Yunt was a Sham man. He liked his horse’s position coming into the stretch, but he saw what was coming behind Sham. He heard Anderson’s call: “Secretariat is in the center of the race track and driving!” And then he felt it.
“I’ve done 57 Derbies,” Yunt says. “That was the only time I felt the building shake.”
The roars kept building as Secretariat unleashed an astonishing closing kick, turning the duel with Sham into a rout. “It’s Secretariat moving away!” Anderson called. “He has it by 2 1/2 [lengths].”
Legendary New York Times writer Red Smith declared in the next day’s paper, “In 98 years Churchill Downs had never seen such a rush.” He was right. Secretariat covered the final quarter mile in 23 seconds—the fastest Derby run ended with the fastest final quarter in the history of the race. Inconceivably, Big Red ran every quarter mile faster than the previous one: from 25 1/5 seconds to 24, then 23 4⁄5, then 23 2⁄5, and finally 23 flat.
“That does not happen—ever,” Jerardi says. “All horses are decelerating at the end of a 1 1/4-mile race. He was accelerating.”

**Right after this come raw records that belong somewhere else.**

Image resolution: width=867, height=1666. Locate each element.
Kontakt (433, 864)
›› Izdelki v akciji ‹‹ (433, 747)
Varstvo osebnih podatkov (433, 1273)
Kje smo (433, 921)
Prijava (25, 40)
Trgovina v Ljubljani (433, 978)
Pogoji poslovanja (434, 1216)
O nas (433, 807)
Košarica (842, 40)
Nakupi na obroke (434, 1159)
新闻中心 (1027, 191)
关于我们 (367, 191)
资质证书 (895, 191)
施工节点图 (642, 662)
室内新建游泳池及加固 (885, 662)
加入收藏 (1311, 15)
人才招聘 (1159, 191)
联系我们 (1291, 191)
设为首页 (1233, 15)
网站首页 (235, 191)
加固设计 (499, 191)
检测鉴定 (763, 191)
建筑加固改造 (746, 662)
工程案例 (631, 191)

With doubts trampled and super horse status again conferred, Secretariat turned in two more epic performances that spring. His breathtaking charge on the first turn at the Preakness led to him again putting away Sham by a comfortable margin. And then the Belmont became the stuff of myth and legend, a 31-length victory that even Hollywood failed to sufficiently dramatize in the 2010 movie Secretariat.
Anderson famously declared while calling the Belmont that Secretariat was “moving like a tremendous machine.” In truth, the animal was the perfect racing machine.

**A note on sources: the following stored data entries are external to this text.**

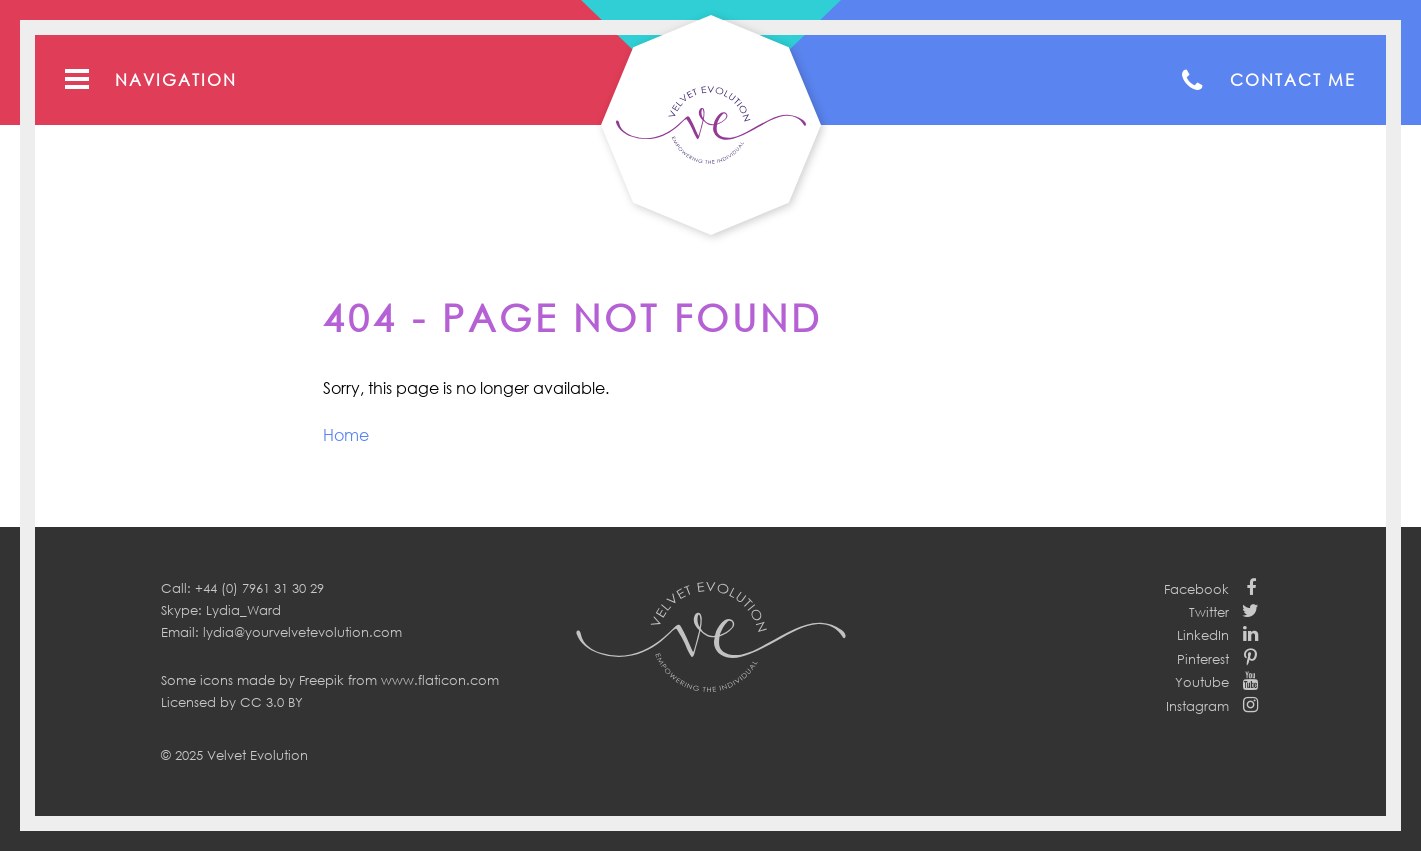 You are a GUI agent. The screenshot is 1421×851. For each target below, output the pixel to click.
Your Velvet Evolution (711, 125)
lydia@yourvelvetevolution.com (302, 632)
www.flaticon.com (440, 680)
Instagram (1197, 706)
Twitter (1209, 612)
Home (346, 435)
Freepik (321, 680)
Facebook (1196, 589)
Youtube (1202, 682)
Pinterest (1203, 659)
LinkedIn (1203, 635)
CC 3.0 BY (271, 702) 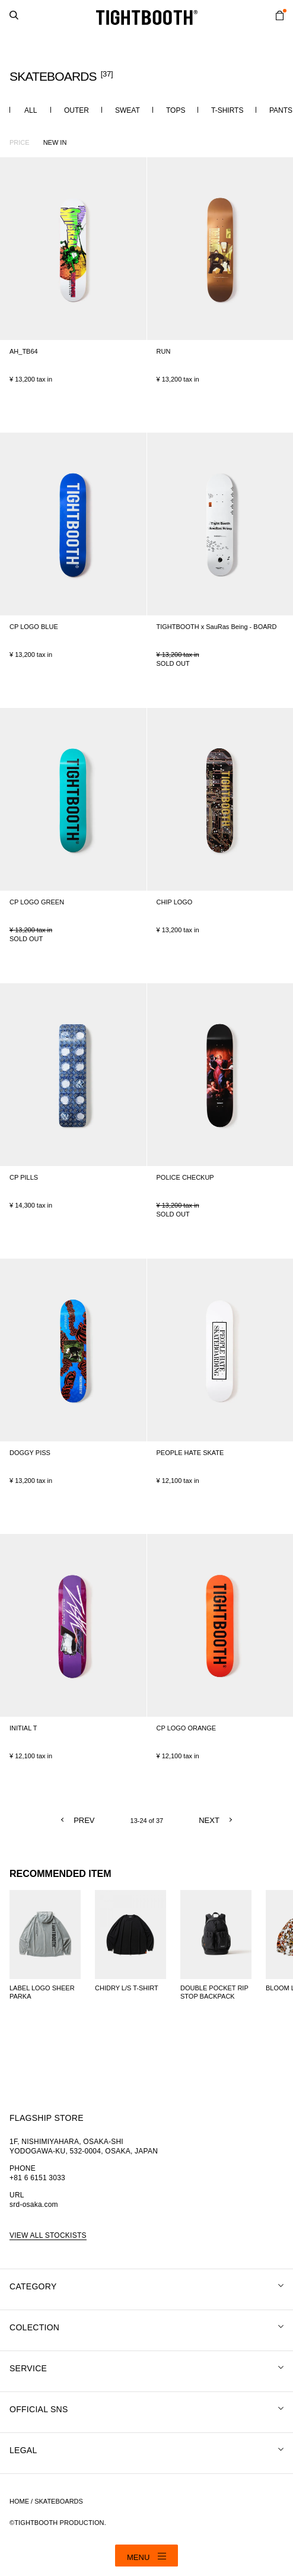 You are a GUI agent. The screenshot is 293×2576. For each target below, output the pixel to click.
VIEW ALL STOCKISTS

He was big—16.2 hands high (a hand is four inches, and a horse is measured to the top of its shoulder), weighing more than 1,150 pounds in April 1973. He was so broad at the chest that he had a custom-made saddle girth that measured 75 inches. His conformation (overall bone and muscle structure) was impeccable. He had a “sloped croup” in the hind quarters, a desirable physical trait in race horses that helps unlock the power in the hind legs. His stride measured nearly 25 feet.

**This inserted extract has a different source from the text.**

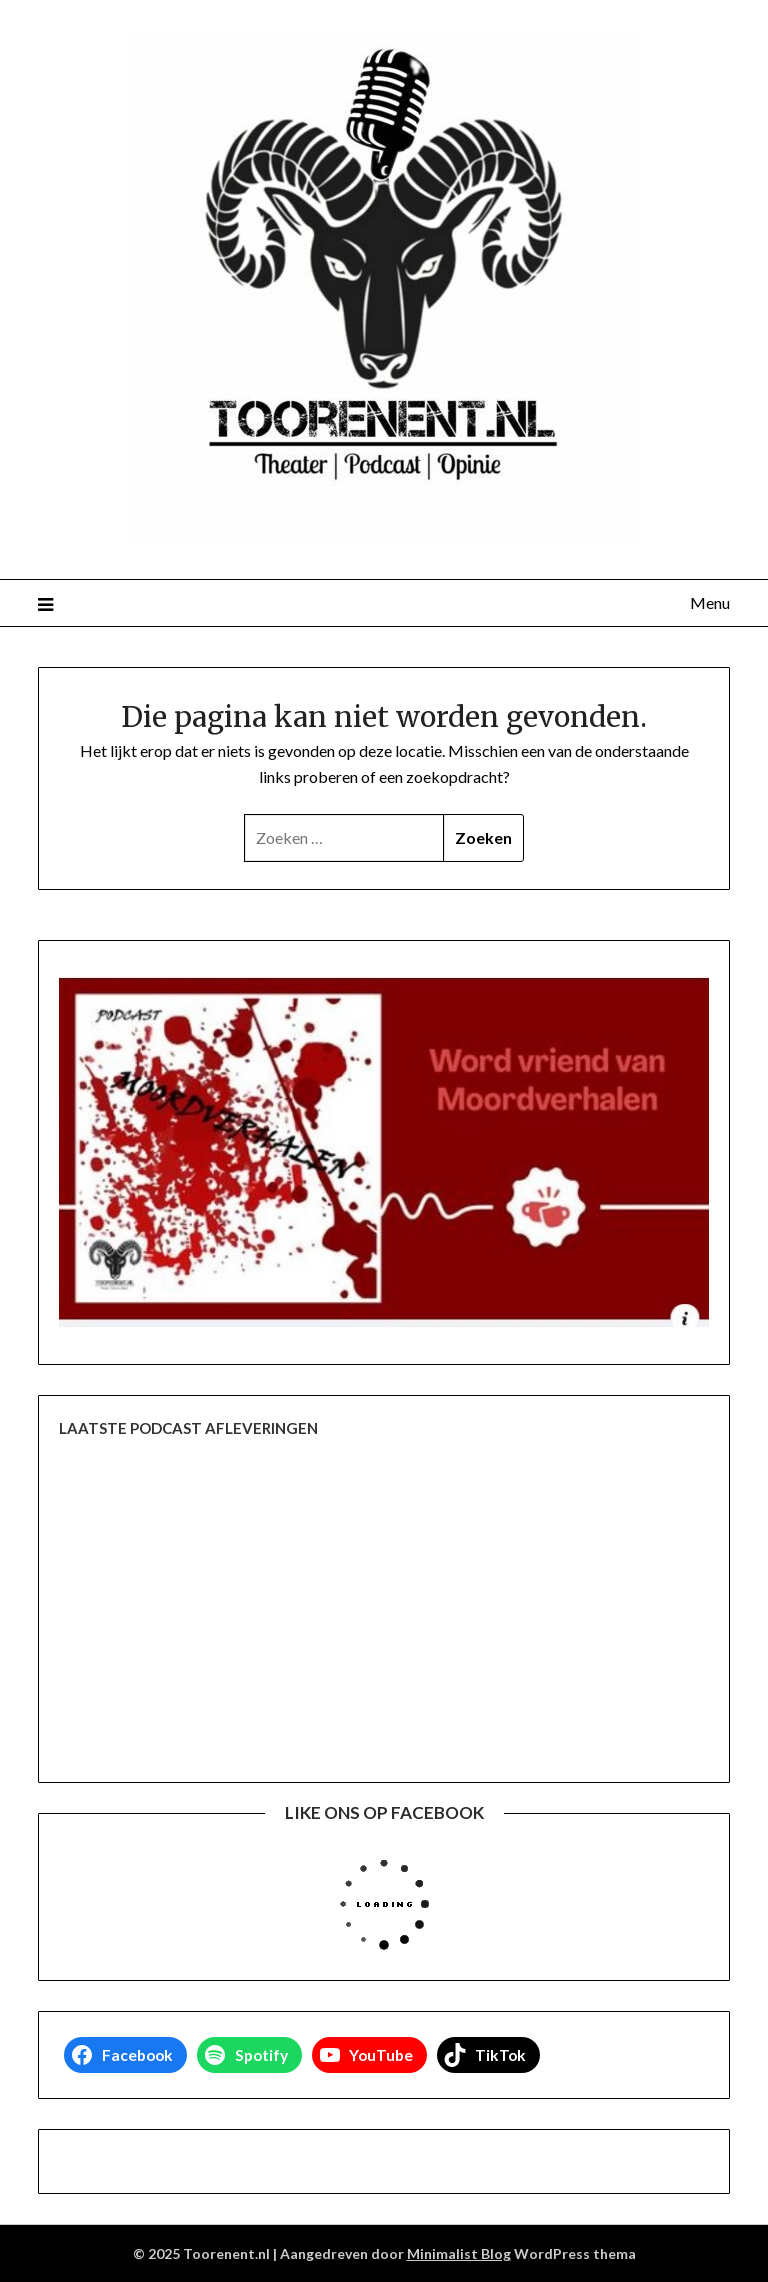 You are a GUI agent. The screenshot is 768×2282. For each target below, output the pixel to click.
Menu (710, 602)
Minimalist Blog (459, 2253)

And upon his death in 1989, the final physiological secret to Secretariat was revealed in a necropsy performed by Thomas Swerczek, veterinary researcher at the University of Kentucky. Swerczek, who had done countless equine necropsies in his career, removed Secretariat’s heart and was stunned. He said the organ was roughly twice as large as the average thoroughbred heart.
It was the aha postscript to America’s favorite horse story, one that continues to resonate today.
The number 21 is stenciled on the white wall of Barn 42 at Churchill Downs in green paint. There is nothing remarkable about the stall—no marker denoting it as the temporary home of the most venerated thoroughbred of them all, no sign saying, “Secretariat Slept Here.” It seems like a rare missed promotional angle for the track.
When Secretariat walked out of there on the afternoon of May 5, 1973, he was on his way to profoundly impact American sports and culture. The echo of his thundering hooves still reverberates here, some 50 years later.